The presence of hundreds of Chinese ships inside the Philippines’ 200-mile Exclusive Economic Zone (EEZ) has been the latest source of tension between the two countries in the South China Sea, through which 3 trillion annually pass. dollars worth of goods.
The Philippines said the invading ships were occupied by militiamen, while Beijing said they were fishing boats sheltered from the elements.
“The two sides had friendly and frank exchanges on the general situation and specific issues of concern in the South China Sea,” as part of a bilateral consultation mechanism convened in 2016 to ease tensions in the waterway strategic, said the Foreign Ministry (DFA). in a report.
âThere has been mutual recognition of the importance of dialogue to ease tensions and understand the position and intentions of each country in the region,â said the DFA.
Earlier this month, Philippine Foreign Minister Teodoro Locsin compared China to “a bad jester” for its behavior on the waterway.
“China, my friend, how politely can I say this? Let me seeâ¦ Oâ¦ FUCK OUT, âLocsin tweeted on his personal account.

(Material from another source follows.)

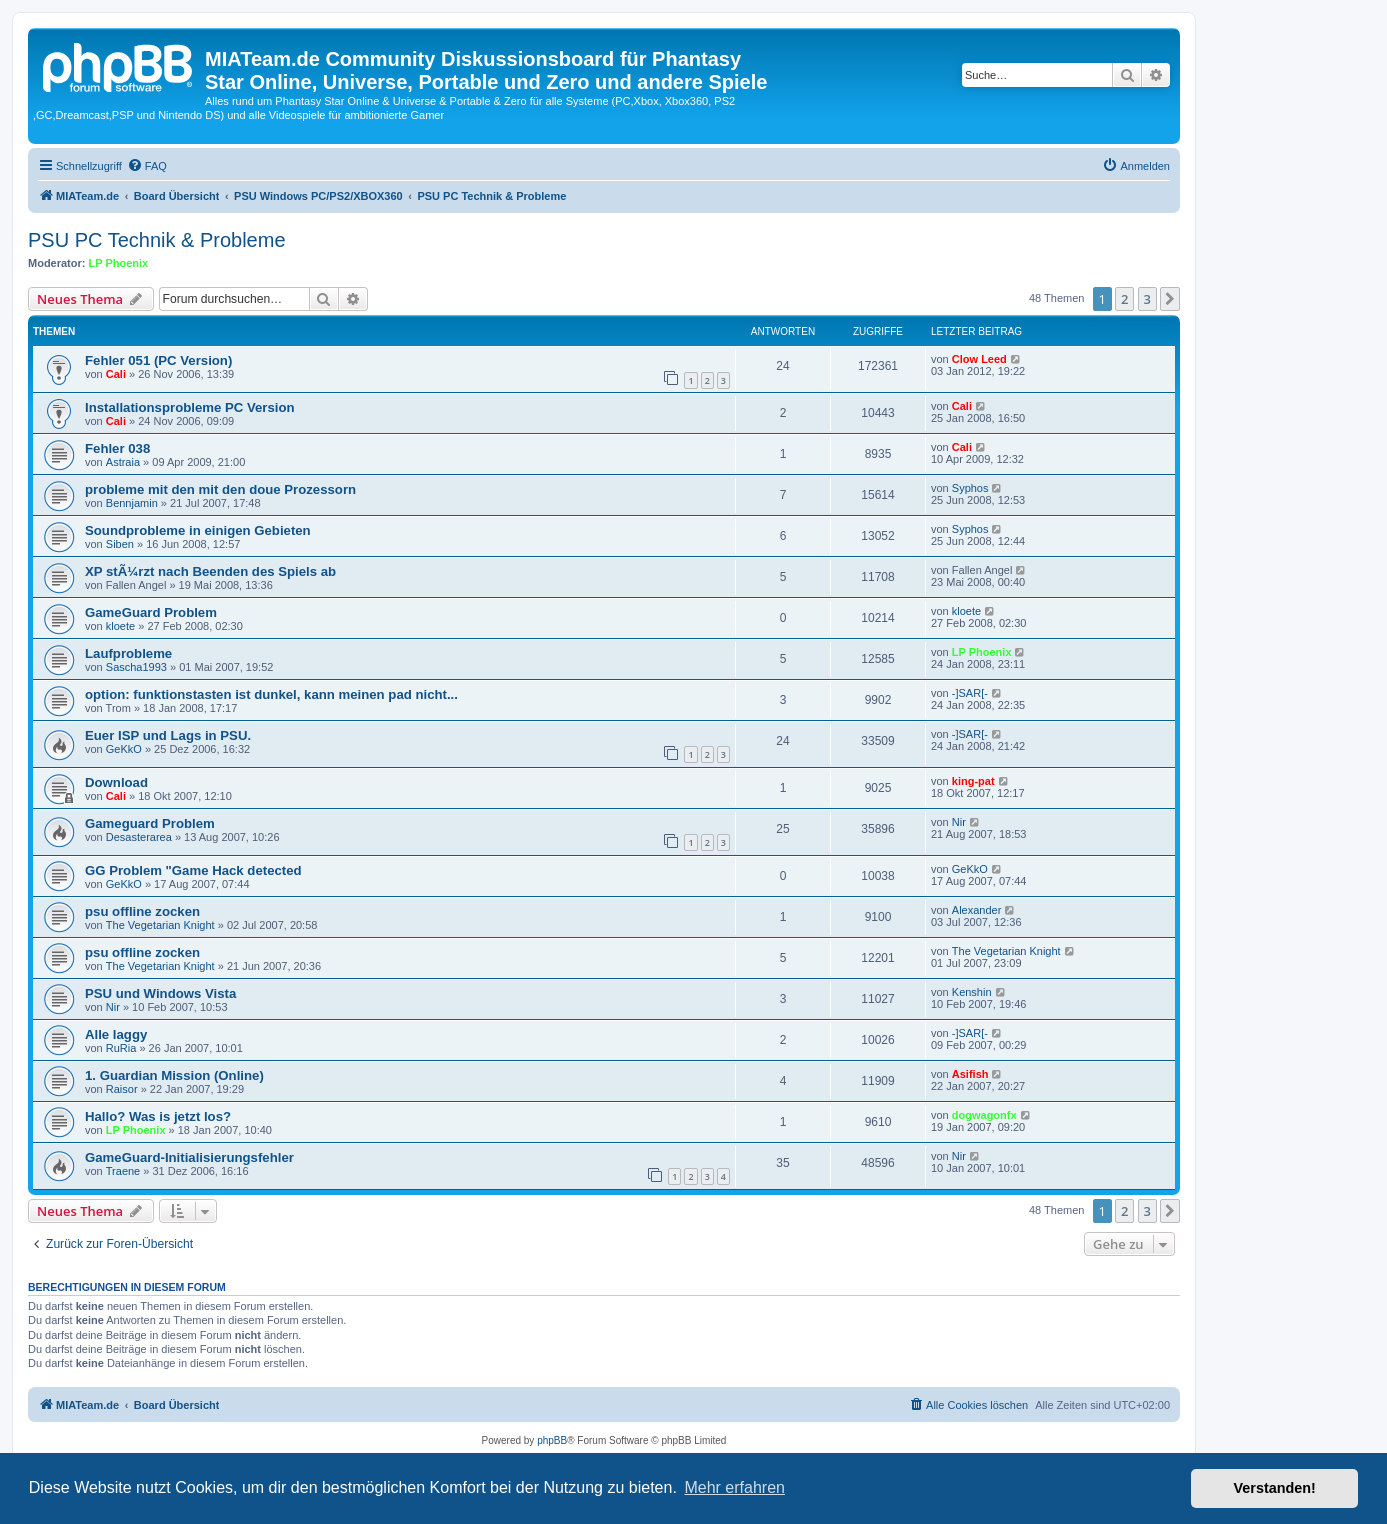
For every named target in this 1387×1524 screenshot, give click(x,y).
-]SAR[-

Philippine President Rodrigo Duterte, who prefers not to provoke Beijing and wants to leverage it for loans and investments, has banned his ministers from speaking about the South China Sea situation in public after the explosion.
Friday’s debate was also touched on when a Philippine fishing boat sank in June 2019 by a Chinese fishing vessel that abandoned Filipino fishermen in the South China Sea. The Philippine Department of Justice will seek compensation for the victims, the DFA said.
Despite recent tensions, ties between the Philippines and China have improved under Duterte, who described the 2016 South China Sea arbitration decision that was in the Philippines’ favor as just a “piece of paper” that ‘he could throw in the trash.
But the Philippines reiterated their call for Beijing to respect international law, including the arbitration award in the talks, the DFA said.